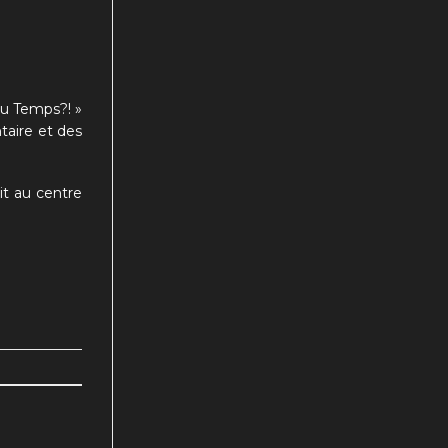
au Temps?! »
taire et des
.
it au centre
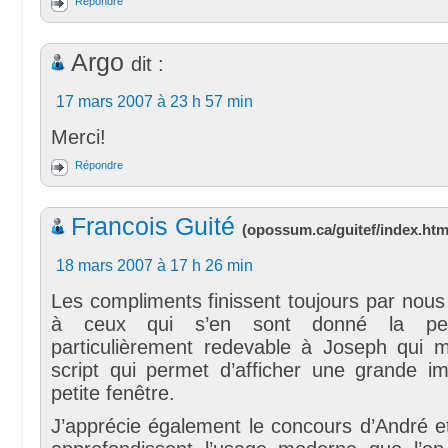
Répondre
Argo
dit :
17 mars 2007 à 23 h 57 min
Merci!
Répondre
Francois Guité
(
opossum.ca/guitef/index.htm
18 mars 2007 à 17 h 26 min
Les compliments finissent toujours par nous
à ceux qui s’en sont donné la pei
particulièrement redevable à Joseph qui m
script qui permet d’afficher une grande 
petite fenêtre.
J’apprécie également le concours d’André e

* **Your goal**: Leaving out only the pictures, return the material above unchanged.

* **Result below**:
au Temps?! »
taire et des
.
it au centre
Répondre
Argo
dit :
17 mars 2007 à 23 h 57 min
Merci!
Répondre
Francois Guité
(
opossum.ca/guitef/index.htm
18 mars 2007 à 17 h 26 min
Les compliments finissent toujours par nous
à ceux qui s’en sont donné la pei
particulièrement redevable à Joseph qui m
script qui permet d’afficher une grande 
petite fenêtre.
J’apprécie également le concours d’André e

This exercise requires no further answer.